Mahi-mahi is a good source of essential vitamins, especially vitamins B5 and B6. These B vitamins help the cells in the body to properly function by supporting cellular metabolism along with nourishing the skin and liver.
- Vitamin B6 - This B vitamin helps maintain the normal functioning of the brain by helping the body make neurotransmitters, which are brain chemicals that help regulate a person's mood, circadian rhythm (body clock), and other neurological processes.
- Vitamin B5 - This nutrient is vital to keep the nervous system healthy. Vitamin B5 helps produce energy that enables the firing of neurotransmitters in the brain. These neurotransmitters carry signals all over the body to maintain the proper functioning of each body system.
Iron is a very important element when it comes to blood production. Without enough iron in the body, there is also insufficient hemoglobin in the red blood cells (RBCs). Hemoglobin is a substance found in RBCs that enables them to carry oxygen. Around 70 percent of iron in the body is found in the RBCs and in myoglobin (muscle cells).
The regular consumption of mahi-mahi can help increase a person's iron intake. According to the Office of Dietary Supplements (ODS), 3 ounces of mahi-mahi provides 1.2 mg of iron, which is approximately 15 percent of the daily iron requirement for men and 7 percent for women.
Potassium and Selenium
Mahi-mahi is a great source of potassium, which helps balance fluids and minerals in the body, regulate blood pressure, energy levels, and digestion. This fish also provides 40 mcg of the mineral selenium, which has antioxidant properties. You can get 62 mcg of selenium and approximately 700 mg of potassium from 6 ounces of mahi-mahi.
These nutrients also help the body fight diseases:
- Selenium - helps boost the function of the immune system and helps maintain the proper functioning of the thyroid gland.
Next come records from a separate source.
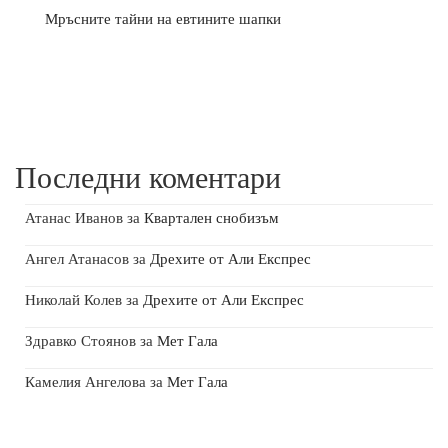
Мръсните тайни на евтините шапки
Последни коментари
Атанас Иванов
за
Квартален снобизъм
Ангел Атанасов
за
Дрехите от Али Експрес
Николай Колев
за
Дрехите от Али Експрес
Здравко Стоянов
за
Мет Гала
Камелия Ангелова
за
Мет Гала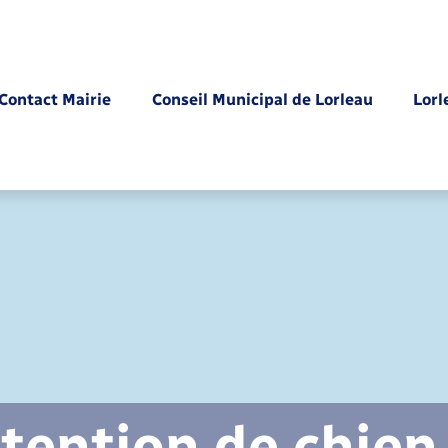
Contact Mairie
Conseil Municipal de Lorleau
Lorl
Parrainage civil
tention de chien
- Potassium - helps fight hearts disease and helps regulate blood pressure. It also supports the normal functioning of the heart and muscles.
Cooking Tips for Mahi-Mahi
Mahi-mahi is naturally sweet-tasting, which makes it ideal to be paired with herbs and fresh fruits. For this reason, mahi-mahi can add nutritional values to everyday meals without increasing your sodium and fat intake.
To include mahi-mahi in your regular diet, you can try the following options:
- Tropical Fruit Salsa - Dice papaya and cantaloupe. Add seeded jalapeno and chopped cilantro. For a more colorful option, you can also mix pitted cherries (chopped).
- Sweet and Spicy Salsa - Chopped pineapple or mango with jalapeno and cilantro.
For healthier cooking, mahi-mahi can be broiled, baked, or grilled instead of being fried in oil. This fish can also be simply seasoned with salt and pepper and cooked until it easily flakes off. Healthy ingredients, such as steamed kale, lemon juice, and olive oil can also be included to add more flavor to any mahi-mahi recipe.
Mahi-mahi has large and moist flakes with a moderately firm texture. Its skin is thick, so it should be removed before cooking. When shopping for mahi-mahi, look for those that have a translucent pink flesh with bright red bloodline. Checking the bloodline can help identify the freshness of the fish. You can tell if the fish is old if the bloodline appears dull or brownish in color.